Abstract: The Proof Mining program makes use of functional interpretations in order to analyse non-effective mathematical proofs with the purpose of extracting new quantitative information. A result by Yao and Noor [7, theorem 3.3] that states the strong convergence of a generalized version of the Halpern type Proximal Point Algorithm was recently analysed. The original proof relies on a weak sequential compactness argument, a projection argument and makes use of arithmetical comprehension in a crucial way. I will comment on the elimination of these arguments in the quantitative version and focus on how it was possible to bypass the arithmetical comprehension needed in the original proof. The analysis presented uses the Bounded Functional Interpretation [2] instead of the more usual Kohlenbach's Functional Monotone Interpretation [4] and comes as a natural sequel of a paper by L. Leustean and P. Pinto [5].

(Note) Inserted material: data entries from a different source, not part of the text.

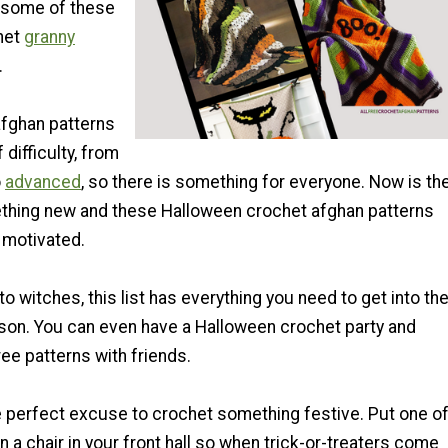
 some of these
het
granny
.
fghan patterns
 difficulty, from
o
advanced
, so there is something for everyone. Now is th
ething new and these Halloween crochet afghan patterns
t motivated.
 witches, this list has everything you need to get into th
ason. You can even have a Halloween crochet party and
ee patterns with friends.
e perfect excuse to crochet something festive. Put one o
 a chair in your front hall so when trick-or-treaters come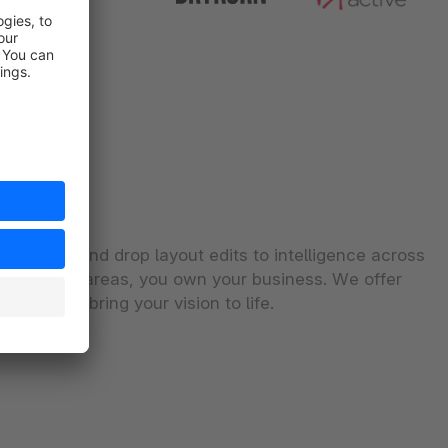
From drag and drop layout edits to intelligence across
commerce areas, you own your business. We offer
he tools to bring your vision to life.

This is joint work with B. Dinis and L. Leustean.
References:
[1] B. Dinis, L. Leustean and P. Pinto, Proof mining of the proximal point algorithm with multi-parameters (in preparation).
[2] F. Ferreira, P. Oliva, Bounded functional interpretation, Annals of Pure and Applied Logic, 135:73--112, 2005.
[3] F. Ferreira, L. Leustean and P. Pinto, On the removal of weak compactness arguments in proof mining (in preparation).
[4] U. Kohlenbach, Applied Proof Theory: Proof Interpretations and their Use in Mathematics, Springer Monographs in Mathematics. Springer-Verlag, Berlin, 2008.
[5] L. Leustean and P. Pinto, Quantitive results on Halpern type proximal point algorithms (in preparation).
[6] Wang and Cui, On the contraction-proximal point algorithms with multi-parameters, Journal of Global Optimization, 54(3):485--491, 2012.
[7] Yao and Noor, On convergence criteria of generalized proximal point algorithms, Journal of Computational and Applied Mathematics, 217(1):46--55, 2008.